Did you hear what happened?!?
I was sitting in my bedroom working on a paper for class when my roommate burst through our front door.
“Did you hear what happened? The World Trade Center has blown up.”
At first I had no idea as to what she was talking about. Curiosity got the better of me, and I finally turned on the television to see what was happening.
As soon as I turned it on, terror hit me. I saw the scenes of the destruction that had just hit our country, and I was mortified as to what could happen next. Then the most unimaginative thing happened, I saw the second tower being hit by what looked like an airplane. No way, I thought to myself. An airplane did not just fly into that building. I was sitting on my bed looking at the television, thinking that I was just dreaming. No way was this happening to our country; no way was this happening in my lifetime. I heard a scream, and I ran to see what it was all about.
I entered my roommate’s bedroom to find her sitting on her floor. I felt like I was made of stone; I could not move anywhere. I stood there watching all of this terror unfold before my eyes. I could not take my eyes off the television for a single second. I began to feel sick to my stomach, because I felt as if my world was coming to an end.
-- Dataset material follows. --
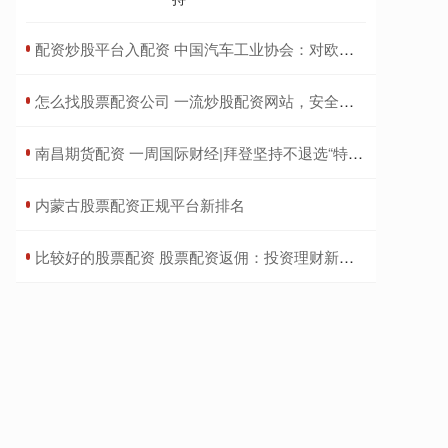
​配资炒股平台入配资 中国汽车工业协会：对欧委会披露的临时反补贴税率强烈不满
​怎么找股票配资公司 一流炒股配资网站，安全可靠，助您投资无忧
​南昌期货配资 一周国际财经|拜登坚持不退选“特朗普交易”再现市场 工党大胜 斯塔默出任英国首相 特斯拉惊现八连涨
​内蒙古股票配资正规平台新排名
​比较好的股票配资 股票配资返佣：投资理财新选择，轻松获利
Was this what we had always learned about in Bible study? Was this what we had been waiting for since the beginning of mankind, and now it was going to end in this horrible way?
We watched in silence as history was made before our eyes. We were living this tragedy. I knew at that moment nothing would ever be the same again. No longer will young people ask older people where they were when they found out John F. Kennedy was shot, but now they will ask, where were you when the World Trade Center collapsed?
As I watched in horror, I realized that my life had changed drastically. No longer did I live in a country where nothing could happen; I now lived in a country where a war was being fought on the front line. My world had been changed forever.
As I watched it all happen, I knew that our country would come together in support. I knew that this would not get us down and that the world would stand beside us. I realized that this was not the end of the world, but it was the end of the world, in many ways, for the thousands of people who were involved in this tragedy and for the lives that it touched, but in retrospect, our faith is still there.
Faith is what is helping us all to get through this. Whether you believe in God, or in Allah, or in Buddha, someway or another it is probably faith that is holding you together. It is the faith that we have in our country, in our government, in our flag and in ourselves that will allow us to move past this.